Juan Pablo Sorín (born 5 May 1976) is an Argentine former footballer and current sports broadcaster, who played as a left-back or left midfielder. He had a successful club career in his native Argentina with River Plate, in Brazil with Cruzeiro, and with various teams in Europe, including Barcelona, Lazio, Paris Saint-Germain and Villarreal. At international level, he represented Argentina at two FIFA World Cups, and was the captain of Argentine side at the 2006 FIFA World Cup; he also represented his nation in two editions of Copa América, and the 2005 FIFA Confederations Cup.

Early and personal life
Sorín was born in Buenos Aires, Argentina, and is Jewish. He has written a book called Grandes Chicos ("Big Kids" or "Big Little People") to raise funds for the building of a school and a children's hospital in Argentina.  He currently lives in Belo Horizonte, Brazil, and worked as a pundit for ESPN Brasil from 2012 to 2017.

Club career

Early career 
Nicknamed Juampi, as he is often known in Argentina, Sorín began his career playing in the lower-reaches of the Argentine league for Argentinos Juniors, a Buenos Aires football club.
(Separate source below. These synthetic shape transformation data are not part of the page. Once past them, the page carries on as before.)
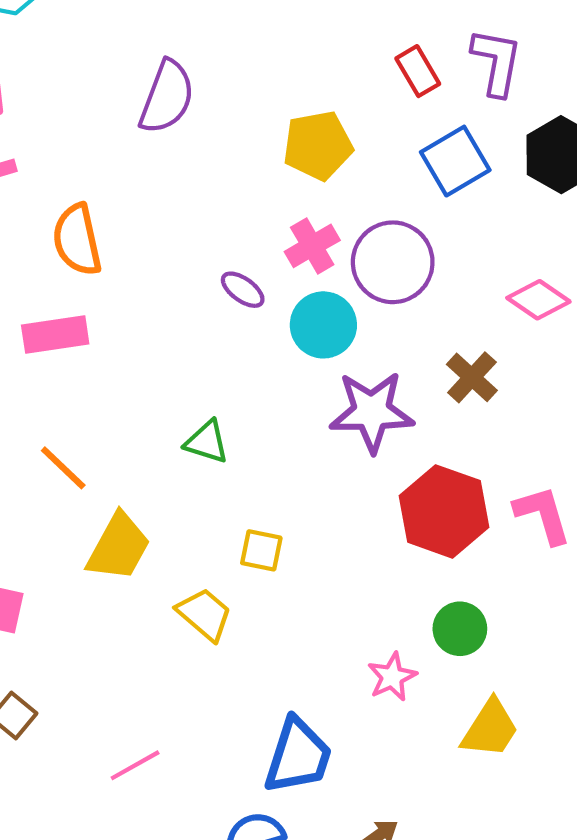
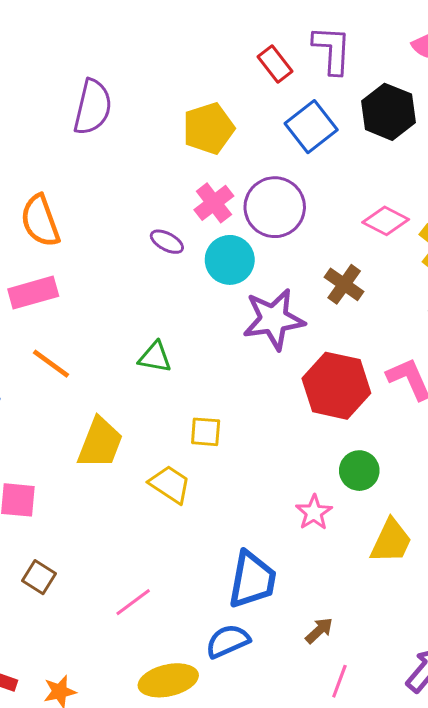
orange line: (63, 468) -> (51, 364), moved

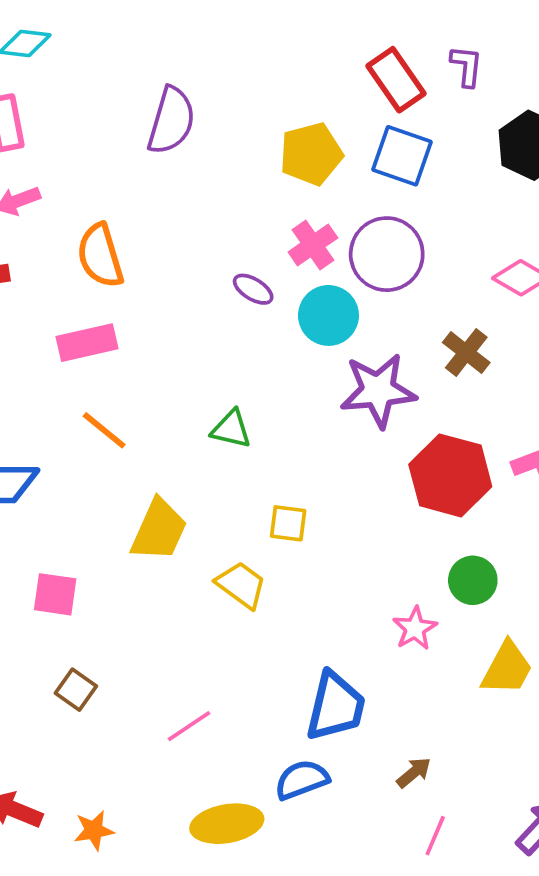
purple L-shape: (332, 50) -> (467, 66), size x0.7
red rectangle: (275, 64) -> (396, 80), size x1.4
blue square: (311, 127) -> (402, 156), moved, turned -36

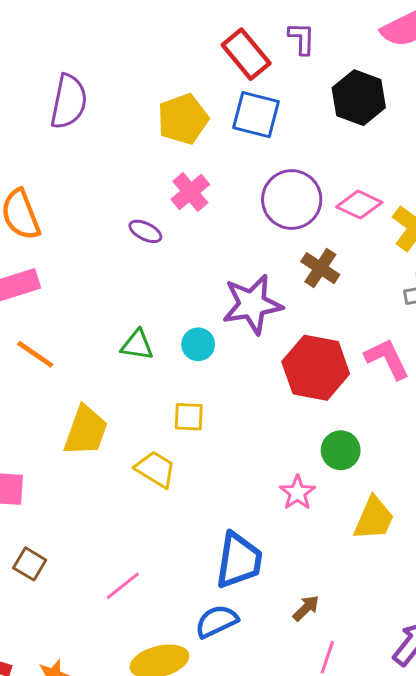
purple circle: (387, 254) -> (292, 200), moved
cyan circle: (328, 315) -> (198, 344), moved, size x0.7

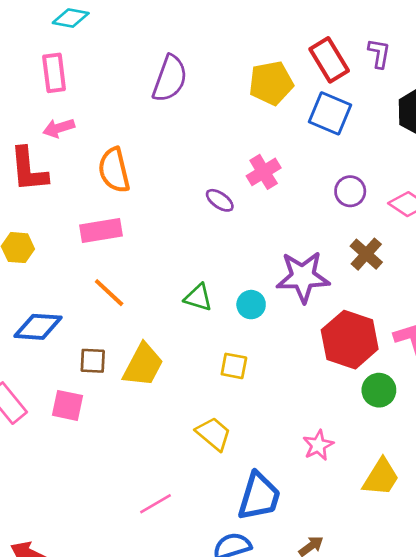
yellow pentagon: (183, 119) -> (271, 83), moved
purple circle: (292, 200) -> (350, 191), size x0.6
green circle: (341, 450) -> (379, 390), moved
yellow trapezoid: (155, 469) -> (214, 434), moved
brown square: (30, 564) -> (93, 361), moved, turned -36

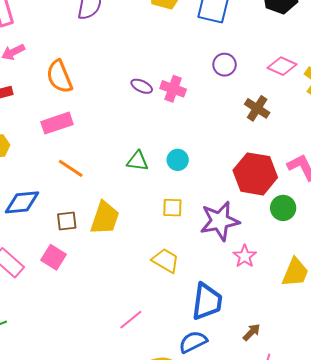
pink cross: (264, 172) -> (173, 89), moved, turned -30
purple circle: (350, 191) -> (225, 65), moved
purple star: (303, 277) -> (220, 221), moved
pink square: (68, 405) -> (53, 257), turned 30

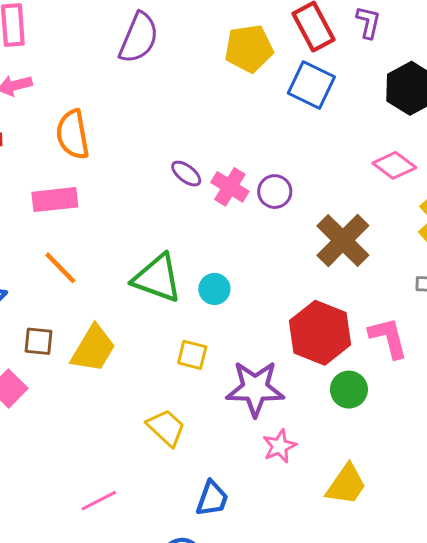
purple circle: (225, 65) -> (275, 192), moved
pink diamond: (282, 66) -> (394, 165), moved
brown cross: (257, 108) -> (343, 240), size x1.5
green triangle: (137, 161) -> (157, 278), size x1.6
blue trapezoid: (207, 302) -> (212, 499), size x0.7

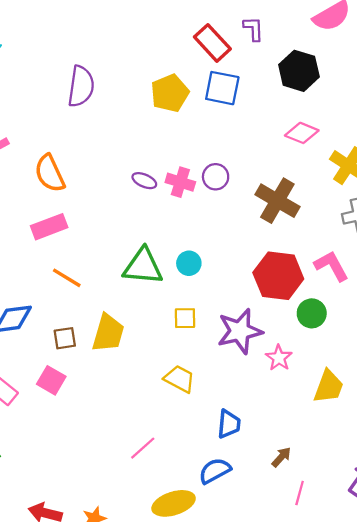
yellow pentagon: (249, 49) -> (170, 93), moved
pink star: (280, 446) -> (279, 358), moved

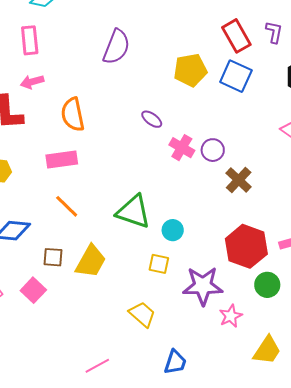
purple ellipse: (144, 181) -> (152, 119), moved
brown cross: (277, 201) -> (239, 180), moved, size x0.7
cyan circle: (189, 263) -> (173, 230), moved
He broke into the first team in 1994 and during the 1995–96 season, after he captained the Argentina Under-20 side who won the 1995 FIFA World Youth Championship played in Qatar, his contract was bought by Italian club Juventus. However, he struggled to find space in an already established first-team under manager Marcello Lippi, totalling only four appearances for the club; as such, he soon returned to Argentina.

Sorín played for River Plate in the second half of 1996, and revived his career, winning three Apertura championships (1996, 1997 and 1999), one Clausura championship (1997), one Copa Libertadores in 1996 and a Supercopa Sudamericana in 1997.

Cruzeiro and Lazio

He was transferred to Cruzeiro of Brazil in 2000. He played for two and a half seasons, winning the 2000 Copa do Brasil and becoming one of the most cherished players by the fans up to this day.

After the 2002 Copa do Brasil ended, he signed for Lazio on loan in July 2002.

Barcelona and PSG 
After an injury-plagued half-season at Lazio in Italy, where he only played six league games, Sorin was acquired by FC Barcelona, occupying the non-EU quota along with Juan Román Riquelme and Roberto Bonano. He made his La Liga debut on 9 February 2003 in a 2–2 draw against Athletic Bilbao. In total he made 15 appearances and scored one goal. He scored on the final matchday of the 2002–03 La Liga season in a 2–0 victory over Celta de Vigo. 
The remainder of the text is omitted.